When I was answering on the list where overnight was the rule, I did answer that I had been some places where I had not spent overnight. These were mostly places that I visited on a cruise where I got off and spent the day ashore and then got back on the ship and sailed away. I wondered whether the spending the night provision was to eliminate cruise ship visits.

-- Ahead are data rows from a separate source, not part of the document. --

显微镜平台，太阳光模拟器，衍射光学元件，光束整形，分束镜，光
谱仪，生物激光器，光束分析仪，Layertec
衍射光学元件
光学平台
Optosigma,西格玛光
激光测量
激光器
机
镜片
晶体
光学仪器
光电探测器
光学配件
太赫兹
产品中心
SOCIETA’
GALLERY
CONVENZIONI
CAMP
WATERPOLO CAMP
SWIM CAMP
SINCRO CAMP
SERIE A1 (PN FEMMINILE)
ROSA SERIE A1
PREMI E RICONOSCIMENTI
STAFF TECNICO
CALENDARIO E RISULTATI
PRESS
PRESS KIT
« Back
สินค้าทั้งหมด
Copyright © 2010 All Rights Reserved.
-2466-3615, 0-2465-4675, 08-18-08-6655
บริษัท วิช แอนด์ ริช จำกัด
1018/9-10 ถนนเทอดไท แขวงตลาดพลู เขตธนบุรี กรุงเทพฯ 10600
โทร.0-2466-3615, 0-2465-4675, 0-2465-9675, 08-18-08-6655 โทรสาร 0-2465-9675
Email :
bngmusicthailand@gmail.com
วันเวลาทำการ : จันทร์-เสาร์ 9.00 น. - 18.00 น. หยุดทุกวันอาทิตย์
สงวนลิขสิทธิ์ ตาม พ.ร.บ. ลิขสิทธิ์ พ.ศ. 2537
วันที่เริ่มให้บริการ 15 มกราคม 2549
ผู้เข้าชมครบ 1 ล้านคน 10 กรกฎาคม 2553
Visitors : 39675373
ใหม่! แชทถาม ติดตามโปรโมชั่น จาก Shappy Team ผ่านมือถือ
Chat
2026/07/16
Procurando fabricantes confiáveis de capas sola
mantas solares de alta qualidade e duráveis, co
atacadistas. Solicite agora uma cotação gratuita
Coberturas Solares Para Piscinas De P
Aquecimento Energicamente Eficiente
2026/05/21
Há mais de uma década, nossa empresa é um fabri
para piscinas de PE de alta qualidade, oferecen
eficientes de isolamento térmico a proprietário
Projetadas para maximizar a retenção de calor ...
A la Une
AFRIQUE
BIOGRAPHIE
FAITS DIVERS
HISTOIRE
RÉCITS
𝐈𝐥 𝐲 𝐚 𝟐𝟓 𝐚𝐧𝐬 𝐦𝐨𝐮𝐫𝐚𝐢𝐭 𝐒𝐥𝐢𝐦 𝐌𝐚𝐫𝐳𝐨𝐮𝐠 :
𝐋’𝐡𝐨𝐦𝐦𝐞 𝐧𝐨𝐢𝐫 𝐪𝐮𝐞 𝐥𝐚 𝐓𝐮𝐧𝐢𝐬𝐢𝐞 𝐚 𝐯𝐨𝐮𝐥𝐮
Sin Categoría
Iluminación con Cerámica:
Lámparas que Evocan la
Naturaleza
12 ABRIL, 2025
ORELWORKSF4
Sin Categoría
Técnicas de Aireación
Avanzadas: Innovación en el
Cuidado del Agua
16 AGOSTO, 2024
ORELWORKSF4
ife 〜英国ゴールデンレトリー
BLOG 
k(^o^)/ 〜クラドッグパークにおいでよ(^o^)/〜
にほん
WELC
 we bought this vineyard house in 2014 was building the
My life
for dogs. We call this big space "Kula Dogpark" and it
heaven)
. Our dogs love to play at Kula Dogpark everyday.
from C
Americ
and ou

So I have been four times to St Maarten and Ste. Martin, but not spent the night in either one of them The first time we took two excursions (one morning and one afternoon). The second time we took the harbor shuttle boat over to Philipsburg and rented a car and drove around to various marinas and talked to people who had boats like ours. The third time we merely took a taxi over to the French side to photograph the lighthouse., The fourth time was with my granddaughter and we hired a driver-guide who drove us to the zoo and then we went over to the French side, shopped in the market, had lunch, visited a cemetery and went down to the beach and collected sea urchins and then went back to Philipsburg and my granddaughter bought her father a gift int he Star Wars store. I've never been to the beach there which is one of the things most people do, but I have seen the planes landing almost on the beach at the airport.

I think I can fairly say that I have visited both places.

8. Posted by greatgrandmaR (Travel Guru 1786 posts) 19w Star this if you like it!

Note: I was not saying COUNTRIES visited. Just places. So it includes towns, cities and states.

When it comes to countries, I include places which no longer exist as countries - so I include a visit to the various places which are no longer separate countries like Scotland and Wales, and Puerto Rico and the US Virgin Islands which are technically part of the USA.

9. Posted by leics2 (Travel Guru 1512 posts) 19w Star this if you like it!

> which are no longer separate countries like Scotland and Wales,

I'm not sure Welsh or Scottish people would be happy with that statement! Both countries have their own parliaments, both have control of the majority of their financial affairs and Scotland, in particular, has a strong push towards becoming fully independent. The UK's correct name is 'The United Kingdom of Great Britain and Northern Ireland'. Great Britain is the large island which contains the countries of England, Scotland and Wales.

Until devolution in 1997 Wales hadn't been a separate country since the late 1000s (though it has always maintained its own language). Scotland remained a separate country until James l of Scotland also became James VI of England in 1603 . The United Kingdom was created in 1707.

[ Edit: Edited on 07-May-2020, 16:30 GMT by leics2 ]

10. Posted by AndyF (Moderator 2093 posts) 19w Star this if you like it!

Quoting leics2

I'm not sure Welsh and Scots people would be happy with that statement!

Agreed!

There are a variety of subtly different statuses for the former parts of the British Empire, including lots of places which aren't recognised as independent sovereign states by the UN.

These include the "home nations" of the UK, a dozen-odd Overseas Territories (which each vary but tend to have a high degree of independence and self-determination), and the Crown Protectorates.

Other empires were dismantled in different ways, eg French territories are often integral parts of France. We've gone our way and let many communities keep their British connection but that shouldn't necessarily mean they should be denied recognition as a "country".